I have 2 files, each having 2 words : "word1" and "word2"
我有2个文件,每个文件有2个单词:“word1”和“word2”
They are
他们是
- An XML
- 一个XML
<text>
<word id="word1">
<file>File1Name.txt</file>
<file>File2Name.txt</file>
<file>File3Name.txt</file>
</word>
<word id="word2">
<file>File1Name.txt</file>
<file>File4Name.txt</file>
</word>
</text>
- A CSV File
- CSV文件
word1, File1Name.txt, File2name.txt, File3Name.txt
word2, File1Name.txt, File4Name.txt
Suppose I have 1 million words in both formats and I have to search for one word. Which format would be faster to retrieve my required files which contain that word?
假设我在两种格式中都有100万个单词,我必须搜索一个单词。
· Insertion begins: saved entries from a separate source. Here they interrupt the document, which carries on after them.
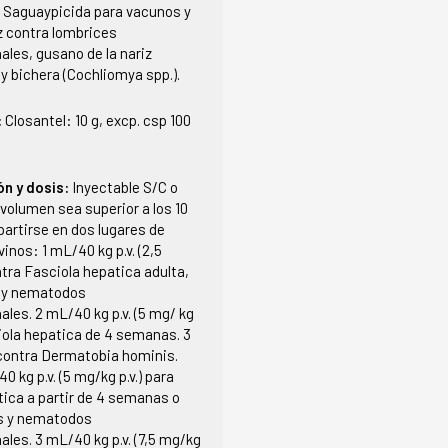
:
Saguaypicida para vacunos y
z contra lombrices
ales, gusano de la nariz
 y bichera (Cochliomya spp.).
:
Closantel: 10 g, excp. csp 100
ón y dosis:
Inyectable S/C o
 volumen sea superior a los 10
artirse en dos lugares de
vinos: 1 mL/40 kg p.v. (2,5
ntra Fasciola hepatica adulta,
 y nematodos
ales. 2 mL/40 kg p.v. (5 mg/ kg
ciola hepatica de 4 semanas. 3
 contra Dermatobia hominis.
0 kg p.v. (5 mg/kg p.v.) para
tica a partir de 4 semanas o
s y nematodos
ales. 3 mL/40 kg p.v. (7,5 mg/kg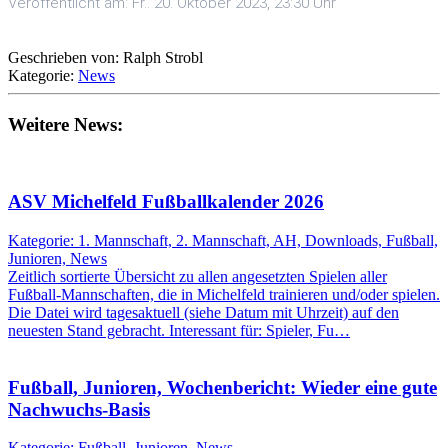
Veröffentlicht am: Fr.. 20. Oktober 2023, 23:30 Uhr
Geschrieben von: Ralph Strobl
Kategorie:
News
Weitere News:
ASV Michelfeld Fußballkalender 2026
Kategorie: 1. Mannschaft, 2. Mannschaft, AH, Downloads, Fußball,
Junioren, News
Zeitlich sortierte Übersicht zu allen angesetzten Spielen aller
Fußball-Mannschaften, die in Michelfeld trainieren und/oder spielen.
Die Datei wird tagesaktuell (siehe Datum mit Uhrzeit) auf den
neuesten Stand gebracht. Interessant für: Spieler, Fu…
Fußball, Junioren, Wochenbericht: Wieder eine gute
Nachwuchs-Basis
Kategorie: Fußball, Junioren, News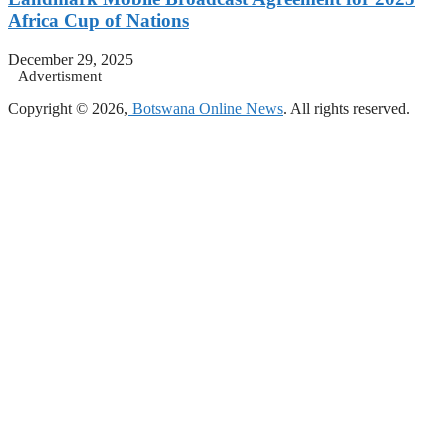
Africa Cup of Nations
December 29, 2025
Advertisment
Copyright © 2026,
Botswana Online News
. All rights reserved.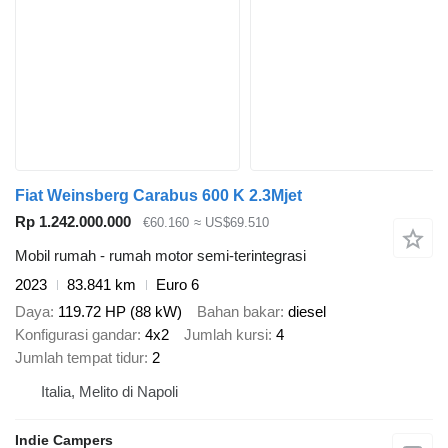
Fiat Weinsberg Carabus 600 K 2.3Mjet
Rp 1.242.000.000
€60.160
≈ US$69.510
Mobil rumah - rumah motor semi-terintegrasi
2023
83.841 km
Euro 6
Daya
119.72 HP (88 kW)
Bahan bakar
diesel
Konfigurasi gandar
4x2
Jumlah kursi
4
Jumlah tempat tidur
2
Italia, Melito di Napoli
Indie Campers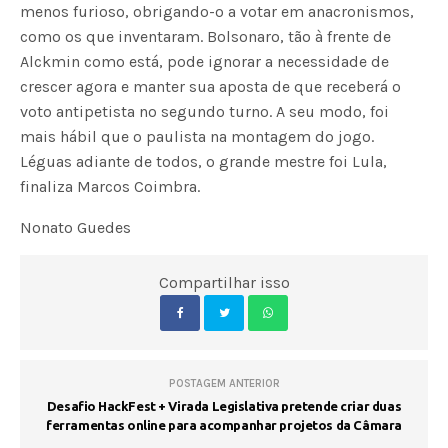
menos furioso, obrigando-o a votar em anacronismos,
como os que inventaram. Bolsonaro, tão à frente de
Alckmin como está, pode ignorar a necessidade de
crescer agora e manter sua aposta de que receberá o
voto antipetista no segundo turno. A seu modo, foi
mais hábil que o paulista na montagem do jogo.
Léguas adiante de todos, o grande mestre foi Lula,
finaliza Marcos Coimbra.
Nonato Guedes
Compartilhar isso
POSTAGEM ANTERIOR
Desafio HackFest + Virada Legislativa pretende criar duas
ferramentas online para acompanhar projetos da Câmara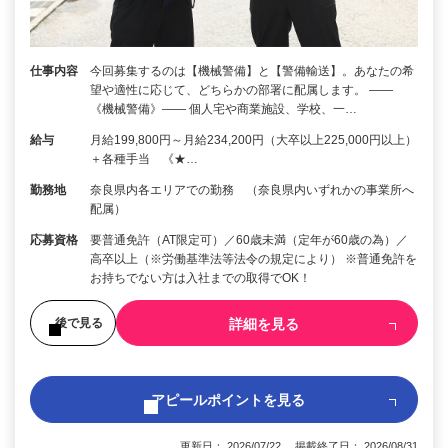
仕事内容
今回募集するのは【機械警備】と【警備輸送】。あなたの希
望や適性に応じて、どちらかの部署に配属します。 ――
《機械警備》―― 個人宅や商業施設、学校、一…
給与
月給199,800円～月給234,200円（大卒以上225,000円以上）
＋各種手当 《★…
勤務地
奈良県内各エリアでの勤務 （奈良県内いずれかの事業所へ
配属）
応募資格
要普通免許（AT限定可）／60歳未満（定年が60歳の為）／
高卒以上（※労働基準法等法令の規定により） ※普通免許を
お持ちでない方は入社までの取得でOK！
詳細を見る
後で見る
アピールポイントを見る
更新日： 2026/07/22 掲載終了日： 2026/08/31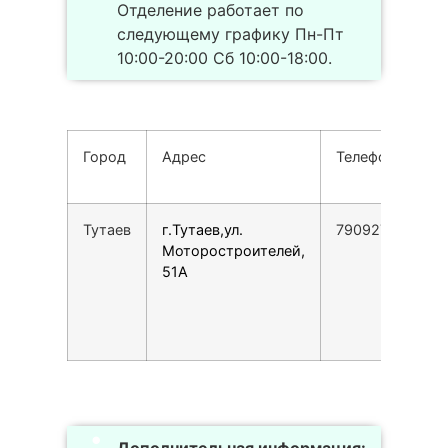
Отделение работает по
следующему графику Пн-Пт
10:00-20:00 Сб 10:00-18:00.
Город
Адрес
Телефон
Тутаев
г.Тутаев,ул.
79092764403
Моторостроителей,
51А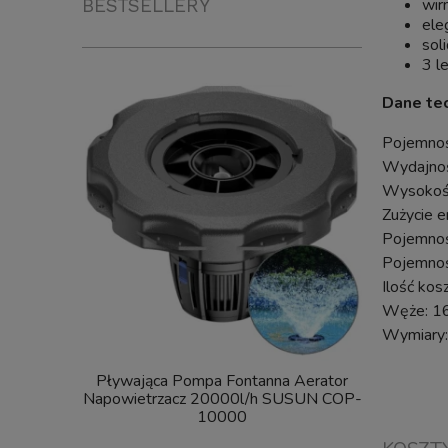
BESTSELLERY
wir
ele
sol
3 l
Dane tec
Pojemnoś
Wydajnoś
Wysokość
Zużycie 
Pojemność
Pojemność
Ilość kosz
Węże: 1
Wymiary
Pływająca Pompa Fontanna Aerator
SunSun C
Napowietrzacz 20000l/h SUSUN COP-
FILTR Ciś
10000
UV Steryliz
检索包含该单词的所需文件的格式会更快?
1 个解决方案
#1
-1
Hey I wanted to put my two cents here. https://github.com/elastic/elasticsearch
嘿,我想把我的两分钱放在这里。 https://github.com/elastic/elasticsearch
is something I highly recommend you look into for something like this. I would recommend JSON over either XML or CSV as far as performance. But if you are going to have a million records. Something like document store with a non-relational DB, such as MongoDB would provide you with the fastest result's possible most likely, especially if your data is flat.
我强烈建议你研究这样的事情。就性能而言,我建议使用XML或CSV格式的JSON。但如果你要有一百万条记录。像带有非关系数据库的文档存储之类的东西,例如MongoDB,可能会为您提供最快的结果,特别是如果您的数据是平的。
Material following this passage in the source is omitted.